Prevalence: Most experience libidinal dysfunction episodically. Of sexually active women, 10% to 15% experience orgasmic failure; most experience it episodically. In “happy” or “very happy” marriages, sexual dysfunction occurs in almost two thirds of women, with three fourths reporting sexual difficulties that fall short of true dysfunction (such as lack of interest or inability to relax). In one survey, almost one half the women reported trouble becoming sexually excited, one third had trouble maintaining excitement, and one third were completely disinterested in sex. Almost half of the women reported difficulties in achieving orgasm, and 15% had never been able to have an orgasm at all.
CLINICAL CHARACTERISTICS
Signs and Symptoms
Causes: The most common causes of sexual dysfunction are relationship problems, intrapsychic factors, and medical factors. Relationship problems are an obvious source for sexual problems, but both the patient and her doctor often overlook them. Marital or relationship stresses may be acted out by sexual distancing, orgasmic failure, or exploitation. Anger, hidden agendas, lack of trust, or infidelity may be expressed through the withdrawal of intimacy. Libidinal mismatches are common, but when combined with poor communication, they lead to dysfunction. Dual-income families may not realize the impact fatigue and a fast-paced lifestyle may be having on their ability to express warmth and be sexually expressive. Medical factors that influence sexual performance include drug and alcohol use, depression, anxiety, chronic illness, pregnancy, untreated menopause, and the effects of surgical therapies.

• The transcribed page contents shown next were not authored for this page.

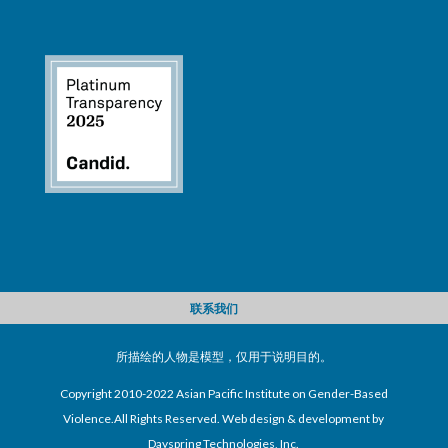
联系我们
所描绘的人物是模型，仅用于说明目的。
Copyright 2010-2022 Asian Pacific Institute on Gender-Based
Violence.All Rights Reserved. Web design & development by
Dayspring Technologies, Inc.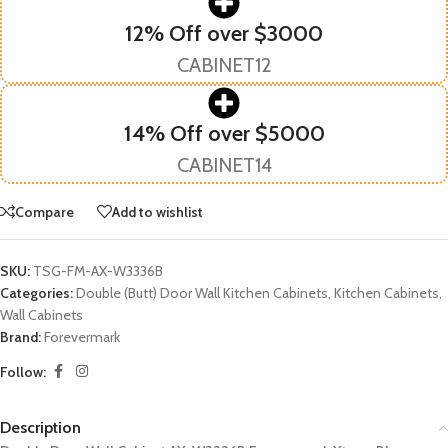
12% Off over $3000
CABINET12
14% Off over $5000
CABINET14
Compare
Add to wishlist
SKU:
TSG-FM-AX-W3336B
Categories:
Double (Butt) Door Wall Kitchen Cabinets
,
Kitchen Cabinets
,
Wall Cabinets
Brand:
Forevermark
Follow:
Description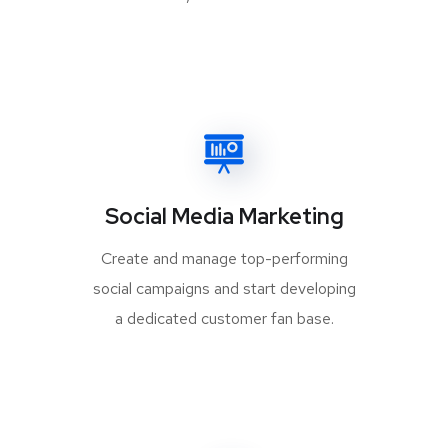
Social Media Marketing
Create and manage top-performing
social campaigns and start developing
a dedicated customer fan base.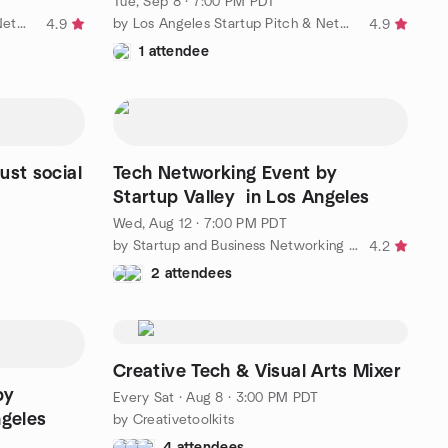
Tue, Sep 8 · 7:00 PM PDT
by Los Angeles Startup Pitch & Networking Group
by Los Angeles Startup Pitch & Networking Group
4.9
4.9
1 attendee
ust social
Tech Networking Event by
Startup Valley in Los Angeles
Wed, Aug 12 · 7:00 PM PDT
by Startup and Business Networking in Los Angeles
4.2
2 attendees
Creative Tech & Visual Arts Mixer
by
Every Sat
·
Aug 8 · 3:00 PM PDT
ngeles
by Creativetoolkits
4 attendees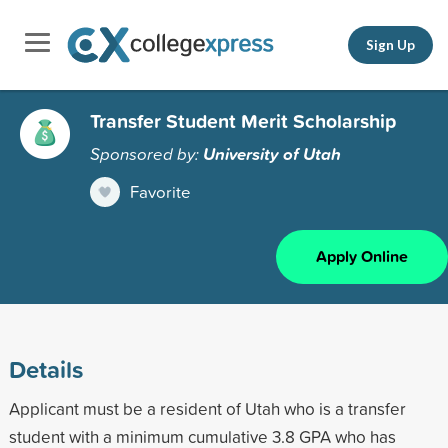
Sign Up
Transfer Student Merit Scholarship
Sponsored by:
University of Utah
Favorite
Apply Online
Details
Applicant must be a resident of Utah who is a transfer
student with a minimum cumulative 3.8 GPA who has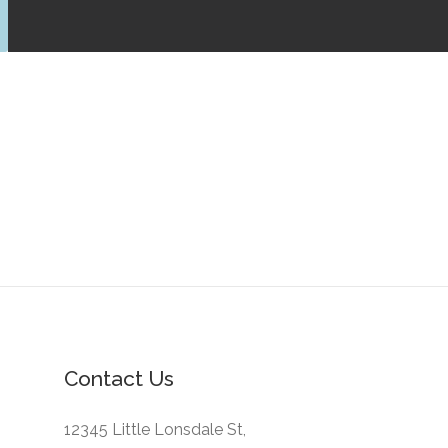
Contact Us
12345 Little Lonsdale St,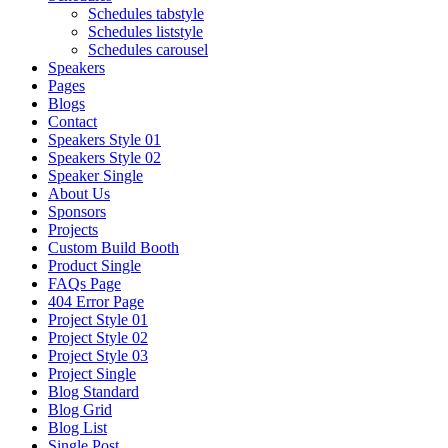
Schedules tabstyle
Schedules liststyle
Schedules carousel
Speakers
Pages
Blogs
Contact
Speakers Style 01
Speakers Style 02
Speaker Single
About Us
Sponsors
Projects
Custom Build Booth
Product Single
FAQs Page
404 Error Page
Project Style 01
Project Style 02
Project Style 03
Project Single
Blog Standard
Blog Grid
Blog List
Single Post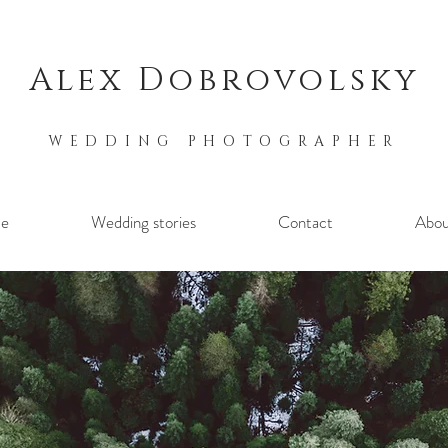
Alex Dobrovolsky
WEDDING PHOTOGRAPHER
e
Wedding stories
Contact
Abou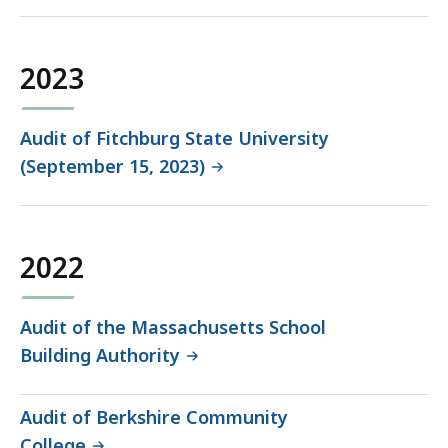
2023
Audit of Fitchburg State University
(September 15, 2023)
2022
Audit of the Massachusetts School
Building Authority
Audit of Berkshire Community
College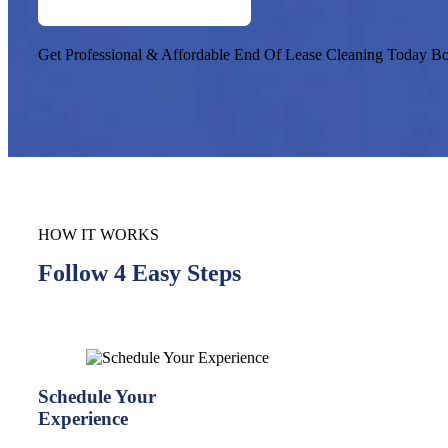
Get Professional & Affordable End Of Lease Cleaning Today
Bo
HOW IT WORKS
Follow 4 Easy Steps
Schedule Your
Experience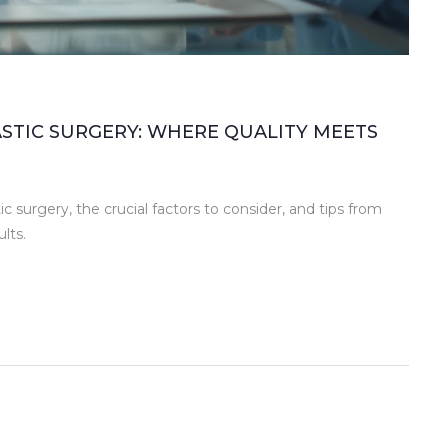
ASTIC SURGERY: WHERE QUALITY MEETS
c surgery, the crucial factors to consider, and tips from
lts.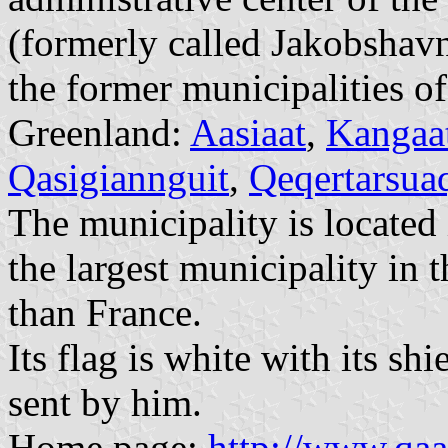
(formerly called Jakobshavn
the former municipalities o
Greenland:
Aasiaat
,
Kangaa
Qasigiannguit
,
Qeqertarsua
The municipality is located 
the largest municipality in 
than France.
Its flag is white with its sh
sent by him.
Home page:
http://www.qaa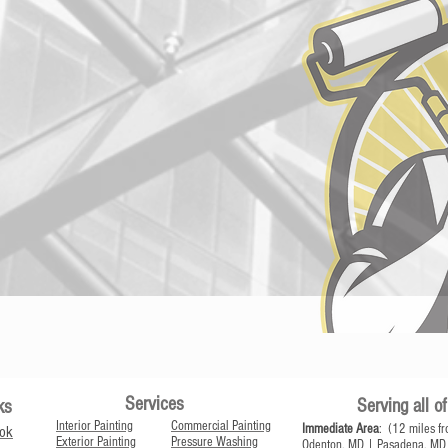
Services
Serving all 
ks
Interior Painting
Commercial Painting
Immediate Area
: (12 miles fr
ok
Exterior Painting
Pressure Washing
Odenton, MD | Pasadena, MD 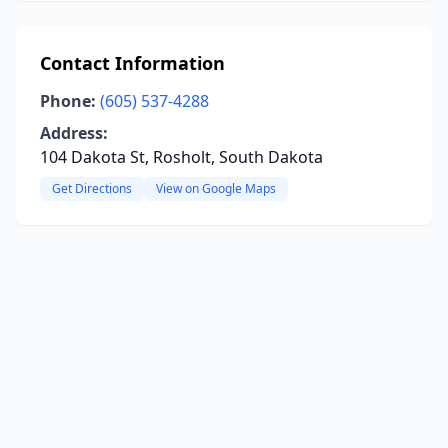
Contact Information
Phone:
(605) 537-4288
Address:
104 Dakota St, Rosholt, South Dakota
Get Directions
View on Google Maps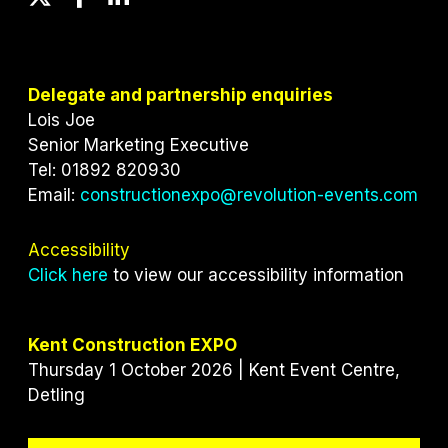
w
a
i
i
c
n
t
e
k
t
b
e
Delegate and partnership enquiries
e
o
d
Lois Joe
r
o
I
Senior Marketing Executive
k
n
Tel: 01892 820930
Email:
constructionexpo@revolution-events.com
Accessibility
Click here
to view our accessibility information
Kent Construction EXPO
Thursday 1 October 2026 | Kent Event Centre,
Detling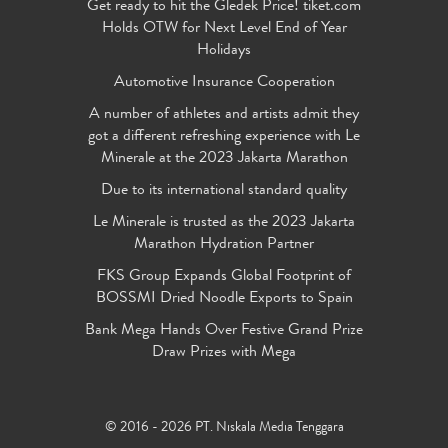
Get ready to hit the Gledek Price! tiket.com
Holds OTW for Next Level End of Year
Holidays
Automotive Insurance Cooperation
A number of athletes and artists admit they
got a different refreshing experience with Le
Minerale at the 2023 Jakarta Marathon
Due to its international standard quality
Le Minerale is trusted as the 2023 Jakarta
Marathon Hydration Partner
FKS Group Expands Global Footprint of
BOSSMI Dried Noodle Exports to Spain
Bank Mega Hands Over Festive Grand Prize
Draw Prizes with Mega
© 2016 - 2026 PT. Niskala Media Tenggara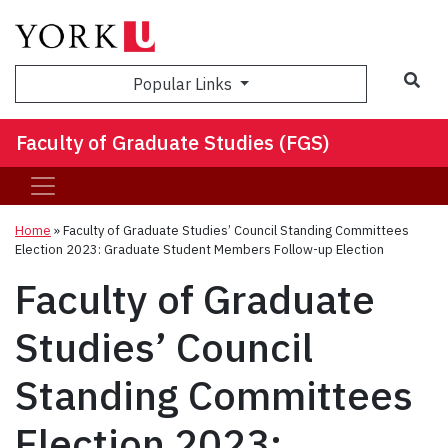
Sea
Popular Links
Faculty of Graduate Studies (FGS)
Home
»
Faculty of Graduate Studies’ Council Standing Committees
Election 2023: Graduate Student Members Follow-up Election
Faculty of Graduate
Studies’ Council
Standing Committees
Election 2023: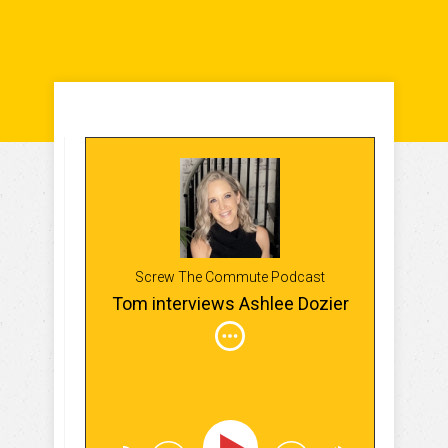
Screw The Commute Podcast
Tom interviews Ashlee Dozier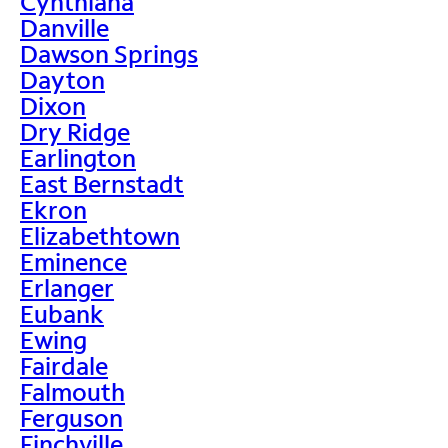
Cynthiana
Danville
Dawson Springs
Dayton
Dixon
Dry Ridge
Earlington
East Bernstadt
Ekron
Elizabethtown
Eminence
Erlanger
Eubank
Ewing
Fairdale
Falmouth
Ferguson
Finchville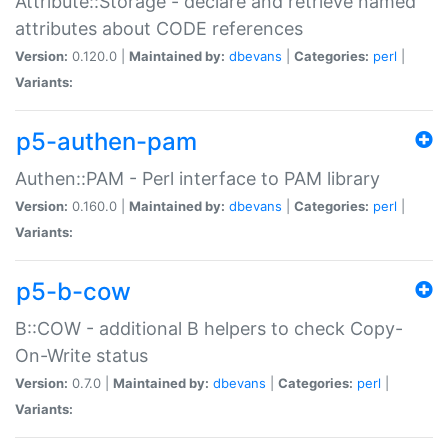
Attribute::Storage - declare and retrieve named
attributes about CODE references
Version:
0.120.0 |
Maintained by:
dbevans
|
Categories:
perl
|
Variants:
p5-authen-pam
Authen::PAM - Perl interface to PAM library
Version:
0.160.0 |
Maintained by:
dbevans
|
Categories:
perl
|
Variants:
p5-b-cow
B::COW - additional B helpers to check Copy-
On-Write status
Version:
0.7.0 |
Maintained by:
dbevans
|
Categories:
perl
|
Variants: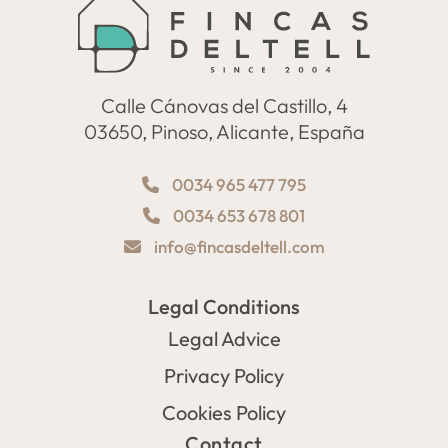
Calle Cánovas del Castillo, 4
03650, Pinoso, Alicante, España
0034 965 477 795
0034 653 678 801
info@fincasdeltell.com
Legal Conditions
Legal Advice
Privacy Policy
Cookies Policy
Contact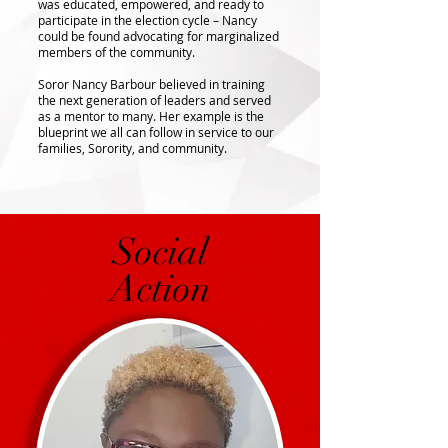
was educated, empowered, and ready to
participate in the election cycle – Nancy
could be found advocating for marginalized
members of the community.
Soror Nancy Barbour believed in training
the next generation of leaders and served
as a mentor to many. Her example is the
blueprint we all can follow in service to our
families, Sorority, and community.
Social
Action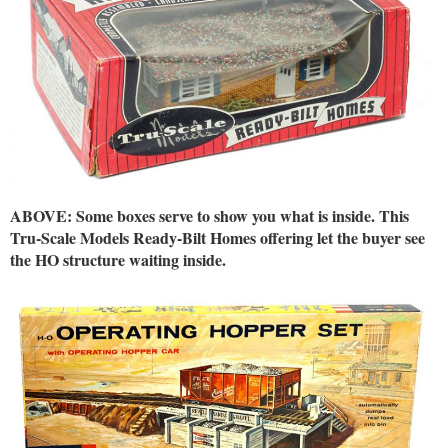
ABOVE: Some boxes serve to show you what is inside. This
Tru-Scale Models Ready-Bilt Homes offering let the buyer see
the HO structure waiting inside.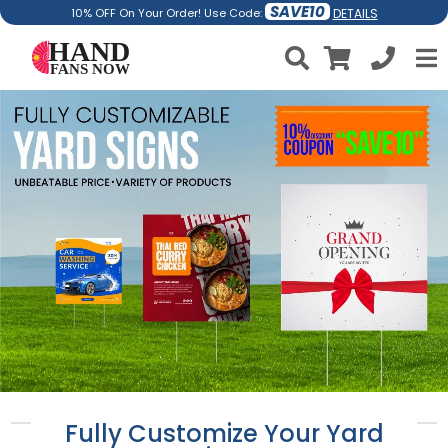
SAVE10
DETAILS
10% OFF On Your Order! Use Code:
Fully Customize Your Yard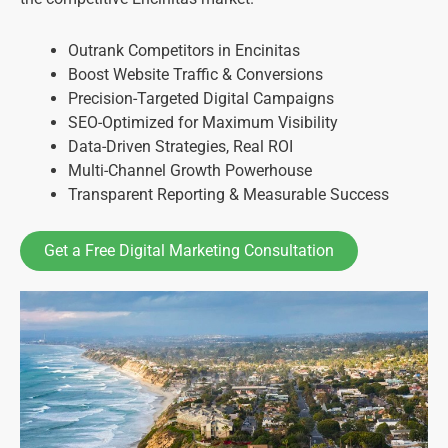
Outrank Competitors in Encinitas
Boost Website Traffic & Conversions
Precision-Targeted Digital Campaigns
SEO-Optimized for Maximum Visibility
Data-Driven Strategies, Real ROI
Multi-Channel Growth Powerhouse
Transparent Reporting & Measurable Success
Get a Free Digital Marketing Consultation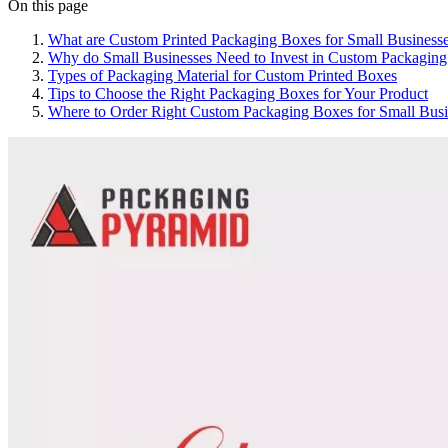
On this page
What are Custom Printed Packaging Boxes for Small Business
Why do Small Businesses Need to Invest in Custom Packaging
Types of Packaging Material for Custom Printed Boxes
Tips to Choose the Right Packaging Boxes for Your Product
Where to Order Right Custom Packaging Boxes for Small Busi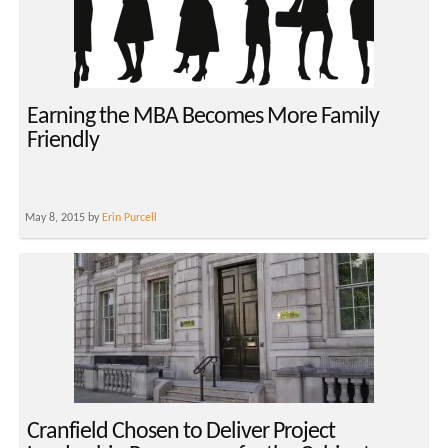
Earning the MBA Becomes More Family
Friendly
May 8, 2015 by
Erin Purcell
Cranfield Chosen to Deliver Project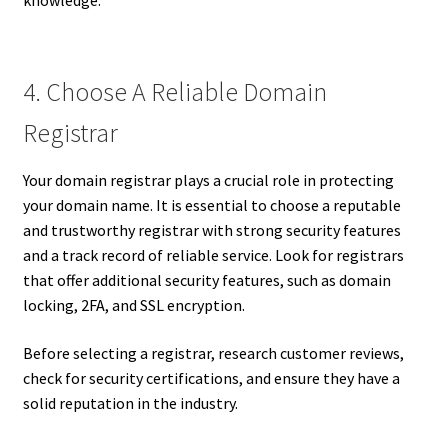
knowledge.
4. Choose A Reliable Domain
Registrar
Your domain registrar plays a crucial role in protecting
your domain name. It is essential to choose a reputable
and trustworthy registrar with strong security features
and a track record of reliable service. Look for registrars
that offer additional security features, such as domain
locking, 2FA, and SSL encryption.
Before selecting a registrar, research customer reviews,
check for security certifications, and ensure they have a
solid reputation in the industry.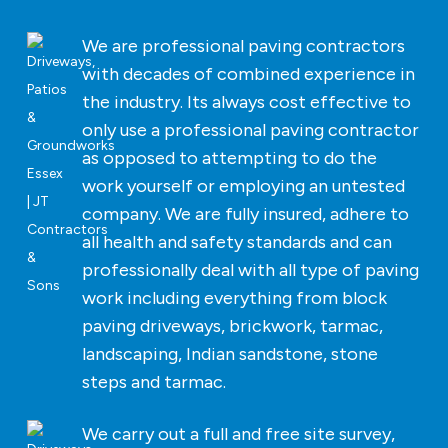
We are professional paving contractors
with decades of combined experience in
the industry. Its always cost effective to
only use a professional paving contractor
as opposed to attempting to do the
work yourself or employing an untested
company. We are fully insured, adhere to
all health and safety standards and can
professionally deal with all type of paving
work including everything from block
paving driveways, brickwork, tarmac,
landscaping, Indian sandstone, stone
steps and tarmac.
We carry out a full and free site survey,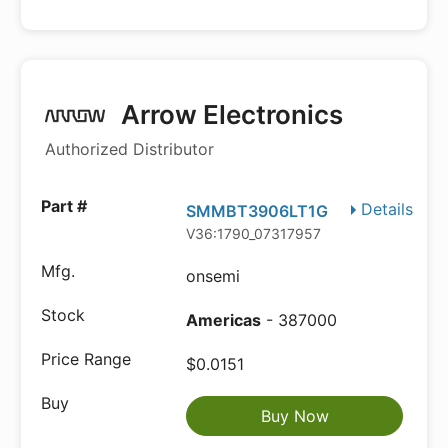
Arrow Electronics
Authorized Distributor
Details
SMMBT3906LT1G
V36:1790_07317957
onsemi
Americas
- 387000
$0.0151
Buy Now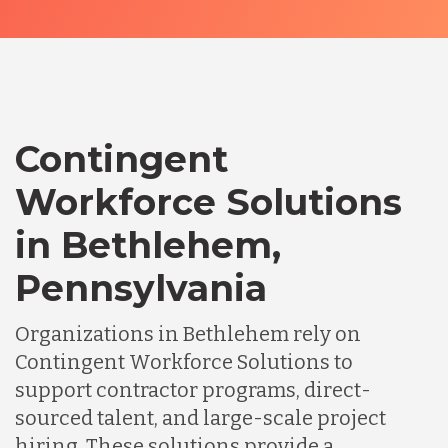
Contingent
Workforce Solutions
in Bethlehem,
Pennsylvania
Organizations in Bethlehem rely on
Contingent Workforce Solutions to
support contractor programs, direct-
sourced talent, and large-scale project
hiring. These solutions provide a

Once proximation (the process of courting, flirting, and desire that begins progress toward physical sexual expression) and arousal have occurred, orgasmic success requires effective stimulation, of a sufficient quality over a sufficient time, provided in a supportive environment. Failures in any of these areas may present as orgasmic problems. Medical factors that influence sexual performance include drug and alcohol use, depression, anxiety, chronic illness, pregnancy, untreated menopause, and the effects of surgical therapies.